TASK DIRECTIONS ▸ Output the data verbatim, minus the images.

** RECORDS FOR THE EXERCISE follows **

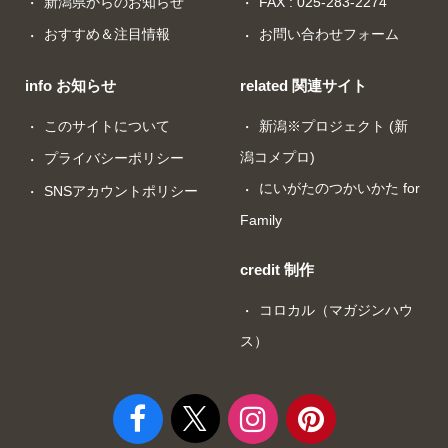
新潟県からのお知らせ
FAX : 025-283-2274
おすすめ＆注目情報
お問い合わせフォーム
info お知らせ
related 関連サイト
このサイトについて
新潟※プロジェクト (新
潟コメプロ)
プライバシーポリシー
にいがたのつかいかた for
SNSアカウントポリシー
Family
credit 制作
コロカル（マガジンハウ
ス）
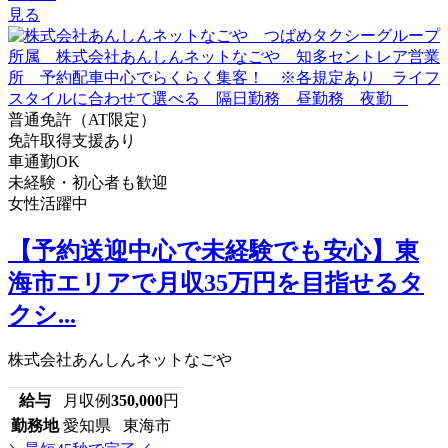
見る
普通免許（AT限定）
免許取得支援あり
車通勤OK
未経験・初心者も歓迎
女性活躍中
【予約送迎中心で未経験でも安心】東
海市エリアで月収35万円を目指せるタ
クシ...
株式会社あんしんネットなごや
給与
月収例
350,000
円
勤務地
愛知県 東海市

** End of RECORDS FOR THE EXERCISE **

RESPONSE TO THE TASK ▸
新潟県からのお知らせ
FAX : 025-283-2274
おすすめ＆注目情報
お問い合わせフォーム
info お知らせ
related 関連サイト
このサイトについて
新潟※プロジェクト (新
潟コメプロ)
プライバシーポリシー
にいがたのつかいかた for
SNSアカウントポリシー
Family
credit 制作
コロカル（マガジンハウ
ス）
見る
普通免許（AT限定）
免許取得支援あり
車通勤OK
未経験・初心者も歓迎
女性活躍中
【予約送迎中心で未経験でも安心】東
海市エリアで月収35万円を目指せるタ
クシ...
株式会社あんしんネットなごや
給与
月収例
350,000
円
勤務地
愛知県 東海市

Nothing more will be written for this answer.